Equally importantly, we’re moving from a world of knowledge stocks, where competitive advantage resides in proprietary knowledge of lasting value, to a world of knowledge flows, where competitive advantage can only be attained by participating effectively in a larger and more diverse set of knowledge flows. In a world that’s changing more rapidly with growing uncertainty, knowledge stocks depreciate in value at an accelerating rate.
This suggests an alternative rationale for institutions. Rather than pursuing scalable efficiency, perhaps we need a new set of institutions that can drive scalable learning, helping participants to learn faster by working together.

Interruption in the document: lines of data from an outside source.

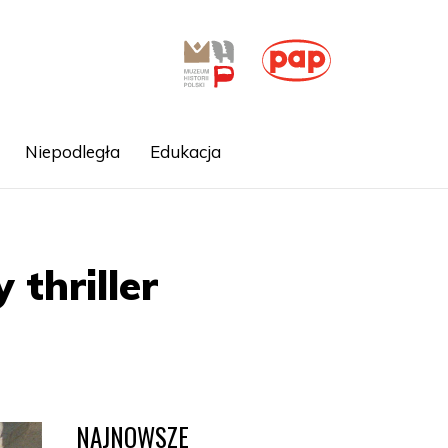
Niepodległa
Edukacja
 thriller
NAJNOWSZE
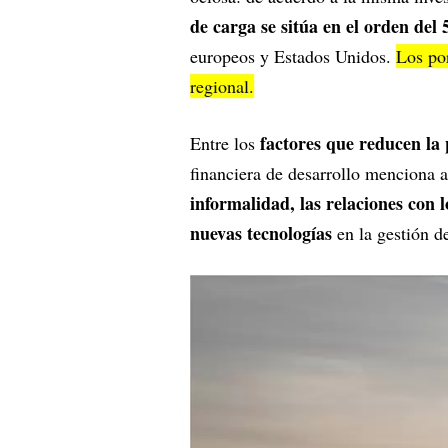
de carga se sitúa en el orden del
europeos y Estados Unidos.
Los por
regional.
factores que reducen la 
Entre los
financiera de desarrollo menciona a
informalidad, las relaciones con 
nuevas tecnologías
en la gestión de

While simple to state and intuitively appealing, this requires profound changes to our institutional landscape.
Rather than relying on rigid push programs, we need to increasingly develop scalable pull platforms where people can draw out people and resources where they are needed and when they are needed, not just to perform pre-defined tasks, but to engage in creative problem-solving as unanticipated challenges arise. Interestingly, the authors of Race Against the Machine, cite a number of promising entrepreneurial initiatives that all turn out to be examples of scalable pull platforms, but they don’t step back to really develop what is different about these pull platforms or to explore their potential for accelerated learning and performance improvement.
These pull platforms have an interesting property. They not only accommodate, but demand, the attributes of participants that are least susceptible to automation – imagination, creativity, genuine insight and emotional and moral intelligence. In fact, these pull platforms catalyze, cultivate and reward these attributes – the same attributes that are so suspect in today’s push driven institutions. In pull-driven institutions, participants are no longer fungible cost items but instead become fully visible as assets with the potential for virtually unlimited development.

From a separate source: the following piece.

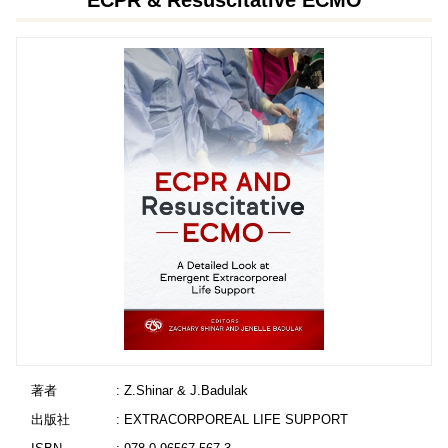
ECPR & Resuscitative ECMO
著者
: Z.Shinar & J.Badulak
出版社
: EXTRACORPOREAL LIFE SUPPORT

One more point. These pull platforms are much more challenging to scale without digital technology infrastructure. At long last, we will have an institutional framework that requires us to race with the machine, rather than simply racing against the machine.

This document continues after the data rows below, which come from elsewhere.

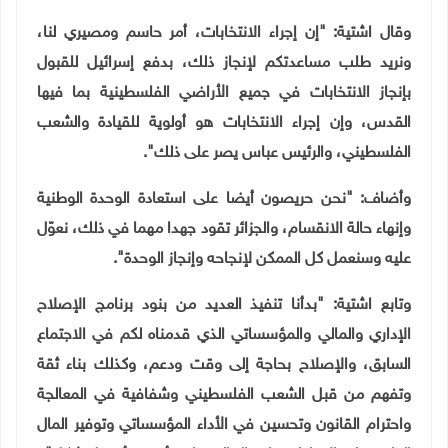
وقال اشتية: "إن إجراء الانتخابات، أمر حاسم ومصيري لنا،
ونريد طلب مساعدتكم لإنجاز ذلك، بدفع إسرائيل للقبول
بإنجاز الانتخابات في جميع الأراضي الفلسطينية بما فيها
القدس، وإن إجراء الانتخابات هو أولوية للقيادة والشعب
الفلسطيني، والرئيس عباس يصر على ذلك".
وأضاف: "نحن حريصون أيضا على استعادة الوحدة الوطنية
وإنهاء حالة الانقسام، والجزائر تقود جهدا مهما في ذلك، نعوّل
عليه وسنعمل كل الممكن لإنجاحه وإنجاز الوحدة".
وتابع اشتية: "بدأنا تنفيذ العديد من بنود برنامج الإصلاح
الإداري والمالي والمؤسساتي الذي قدمناه لكم في الاجتماع
السابق، والإصلاح بحاجة إلى وقت ودعم، وكذلك بناء ثقة
وتفهم من قبل الشعب الفلسطيني وشفافية في المعالجة
واحترام القانون وتحسين في الأداء المؤسساتي وتوفير المال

This emergence of pull-based institutions isn’t simply confined to the domain of corporations. It will pervade all institutional domains. For example, our educational system is a classic push driven environment – not surprising, given that its primary mission was to prepare individuals to enter the workforce of push driven corporations. Adopting this institutional re-framing in education points out the limitations of the authors’ recommendations on education – simply investing more money and working longer hours in a push driven educational environment will have only marginal impact at best.
The bottom line
Until and unless we re-frame the challenges we face, we’ll have little hope of developing effective programs of change. At its core, this isn’t a technological challenge, but an institutional challenge. We're dealing with a set of institutions that are increasingly inappropriate for the mounting pressure we face. At an even more fundamental level, it's a mindset challenge – it’s about our beliefs about the kinds of institutions that we need to assure our prosperity and well-being.
The good news is that if we can re-frame the challenge, the challenge becomes an opportunity. For the first time, we have an opportunity to build institutions that can help all of us to achieve more of our potential and increasingly differentiate us from machines, while harnessing their power to amplify our efforts. We have reached a point in our history where small moves, smartly made, can set very big things in motion.